* Stored data entries

********************

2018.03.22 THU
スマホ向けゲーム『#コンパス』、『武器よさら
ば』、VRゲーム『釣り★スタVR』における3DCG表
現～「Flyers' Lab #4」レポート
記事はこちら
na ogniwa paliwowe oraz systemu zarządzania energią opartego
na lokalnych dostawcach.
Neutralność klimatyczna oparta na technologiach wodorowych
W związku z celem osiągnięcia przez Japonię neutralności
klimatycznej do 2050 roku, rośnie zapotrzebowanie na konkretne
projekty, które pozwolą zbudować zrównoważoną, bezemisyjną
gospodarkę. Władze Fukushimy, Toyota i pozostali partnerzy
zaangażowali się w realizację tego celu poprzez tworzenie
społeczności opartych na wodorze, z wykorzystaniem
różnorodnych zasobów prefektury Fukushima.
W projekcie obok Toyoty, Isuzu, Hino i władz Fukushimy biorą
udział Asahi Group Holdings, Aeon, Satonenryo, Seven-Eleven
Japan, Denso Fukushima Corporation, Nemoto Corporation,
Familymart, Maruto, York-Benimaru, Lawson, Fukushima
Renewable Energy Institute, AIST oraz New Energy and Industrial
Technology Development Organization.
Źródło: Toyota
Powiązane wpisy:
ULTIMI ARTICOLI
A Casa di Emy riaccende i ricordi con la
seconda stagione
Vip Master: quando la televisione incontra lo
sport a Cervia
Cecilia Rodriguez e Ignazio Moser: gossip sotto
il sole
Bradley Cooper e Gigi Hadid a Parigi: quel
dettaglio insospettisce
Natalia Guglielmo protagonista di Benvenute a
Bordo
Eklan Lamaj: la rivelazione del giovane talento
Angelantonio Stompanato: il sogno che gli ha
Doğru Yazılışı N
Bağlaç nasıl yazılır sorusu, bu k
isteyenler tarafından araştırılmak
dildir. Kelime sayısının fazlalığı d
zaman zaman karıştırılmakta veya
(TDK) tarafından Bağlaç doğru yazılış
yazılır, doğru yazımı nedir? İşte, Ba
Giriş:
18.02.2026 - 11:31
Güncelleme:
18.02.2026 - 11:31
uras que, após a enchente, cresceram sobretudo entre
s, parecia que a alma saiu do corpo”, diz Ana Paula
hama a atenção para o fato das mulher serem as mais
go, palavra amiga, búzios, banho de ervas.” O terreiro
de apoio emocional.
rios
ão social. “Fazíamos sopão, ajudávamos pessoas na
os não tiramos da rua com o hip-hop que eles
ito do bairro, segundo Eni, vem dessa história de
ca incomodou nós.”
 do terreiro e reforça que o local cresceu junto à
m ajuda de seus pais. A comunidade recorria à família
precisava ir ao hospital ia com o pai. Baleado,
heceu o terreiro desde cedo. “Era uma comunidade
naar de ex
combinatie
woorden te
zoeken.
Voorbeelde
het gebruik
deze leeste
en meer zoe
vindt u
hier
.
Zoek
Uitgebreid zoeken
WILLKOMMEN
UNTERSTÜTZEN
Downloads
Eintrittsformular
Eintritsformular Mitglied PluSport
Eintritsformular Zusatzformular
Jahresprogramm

********************

* What is required
Copy every line from the data that includes the string "comunidade".

* Answer to this exercise
m ajuda de seus pais. A comunidade recorria à família
heceu o terreiro desde cedo. “Era uma comunidade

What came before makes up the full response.